* _BRIEF_: Each of the following records is to be printed verbatim.
╭─ RECORDS SUPPLIED
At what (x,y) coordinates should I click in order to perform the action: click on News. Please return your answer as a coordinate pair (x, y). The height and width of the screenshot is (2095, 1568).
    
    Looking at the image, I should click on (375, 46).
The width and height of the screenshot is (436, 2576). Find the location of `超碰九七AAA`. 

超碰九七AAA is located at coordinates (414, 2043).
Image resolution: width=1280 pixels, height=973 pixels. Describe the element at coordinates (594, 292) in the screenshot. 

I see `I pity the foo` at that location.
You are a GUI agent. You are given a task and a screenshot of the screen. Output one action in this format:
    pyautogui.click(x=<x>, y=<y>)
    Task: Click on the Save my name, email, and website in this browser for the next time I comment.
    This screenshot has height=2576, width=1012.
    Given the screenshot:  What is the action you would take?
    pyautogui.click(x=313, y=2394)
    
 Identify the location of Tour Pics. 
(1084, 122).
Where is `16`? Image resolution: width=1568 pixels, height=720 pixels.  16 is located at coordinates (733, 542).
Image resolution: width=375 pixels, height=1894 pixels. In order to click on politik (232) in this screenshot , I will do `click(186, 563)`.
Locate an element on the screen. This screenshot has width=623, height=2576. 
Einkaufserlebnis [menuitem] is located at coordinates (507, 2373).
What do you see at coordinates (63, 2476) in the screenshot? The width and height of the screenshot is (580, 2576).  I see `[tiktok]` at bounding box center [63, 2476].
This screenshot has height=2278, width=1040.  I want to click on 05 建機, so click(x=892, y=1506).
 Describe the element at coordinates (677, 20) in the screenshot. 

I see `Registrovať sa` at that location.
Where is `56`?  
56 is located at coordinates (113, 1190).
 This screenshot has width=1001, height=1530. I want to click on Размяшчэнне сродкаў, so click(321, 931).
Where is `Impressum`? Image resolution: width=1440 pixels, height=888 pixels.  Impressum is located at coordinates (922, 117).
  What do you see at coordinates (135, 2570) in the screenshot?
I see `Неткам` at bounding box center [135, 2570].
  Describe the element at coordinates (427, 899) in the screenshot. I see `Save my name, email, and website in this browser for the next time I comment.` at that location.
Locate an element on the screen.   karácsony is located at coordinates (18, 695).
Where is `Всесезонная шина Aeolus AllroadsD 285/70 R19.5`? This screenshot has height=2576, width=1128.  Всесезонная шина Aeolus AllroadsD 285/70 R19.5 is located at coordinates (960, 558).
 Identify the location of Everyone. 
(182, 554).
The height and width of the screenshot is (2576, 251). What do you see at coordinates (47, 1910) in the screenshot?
╰─
* _ANSWER FOR THIS EXERCISE_:
At what (x,y) coordinates should I click in order to perform the action: click on News. Please return your answer as a coordinate pair (x, y). The height and width of the screenshot is (2095, 1568).
    
    Looking at the image, I should click on (375, 46).
The width and height of the screenshot is (436, 2576). Find the location of `超碰九七AAA`. 

超碰九七AAA is located at coordinates (414, 2043).
Image resolution: width=1280 pixels, height=973 pixels. Describe the element at coordinates (594, 292) in the screenshot. 

I see `I pity the foo` at that location.
You are a GUI agent. You are given a task and a screenshot of the screen. Output one action in this format:
    pyautogui.click(x=<x>, y=<y>)
    Task: Click on the Save my name, email, and website in this browser for the next time I comment.
    This screenshot has height=2576, width=1012.
    Given the screenshot:  What is the action you would take?
    pyautogui.click(x=313, y=2394)
    
 Identify the location of Tour Pics. 
(1084, 122).
Where is `16`? Image resolution: width=1568 pixels, height=720 pixels.  16 is located at coordinates (733, 542).
Image resolution: width=375 pixels, height=1894 pixels. In order to click on politik (232) in this screenshot , I will do `click(186, 563)`.
Locate an element on the screen. This screenshot has width=623, height=2576. 
Einkaufserlebnis [menuitem] is located at coordinates (507, 2373).
What do you see at coordinates (63, 2476) in the screenshot? The width and height of the screenshot is (580, 2576).  I see `[tiktok]` at bounding box center [63, 2476].
This screenshot has height=2278, width=1040.  I want to click on 05 建機, so click(x=892, y=1506).
 Describe the element at coordinates (677, 20) in the screenshot. 

I see `Registrovať sa` at that location.
Where is `56`?  
56 is located at coordinates (113, 1190).
 This screenshot has width=1001, height=1530. I want to click on Размяшчэнне сродкаў, so click(321, 931).
Where is `Impressum`? Image resolution: width=1440 pixels, height=888 pixels.  Impressum is located at coordinates (922, 117).
  What do you see at coordinates (135, 2570) in the screenshot?
I see `Неткам` at bounding box center [135, 2570].
  Describe the element at coordinates (427, 899) in the screenshot. I see `Save my name, email, and website in this browser for the next time I comment.` at that location.
Locate an element on the screen.   karácsony is located at coordinates (18, 695).
Where is `Всесезонная шина Aeolus AllroadsD 285/70 R19.5`? This screenshot has height=2576, width=1128.  Всесезонная шина Aeolus AllroadsD 285/70 R19.5 is located at coordinates (960, 558).
 Identify the location of Everyone. 
(182, 554).
The height and width of the screenshot is (2576, 251). What do you see at coordinates (47, 1910) in the screenshot?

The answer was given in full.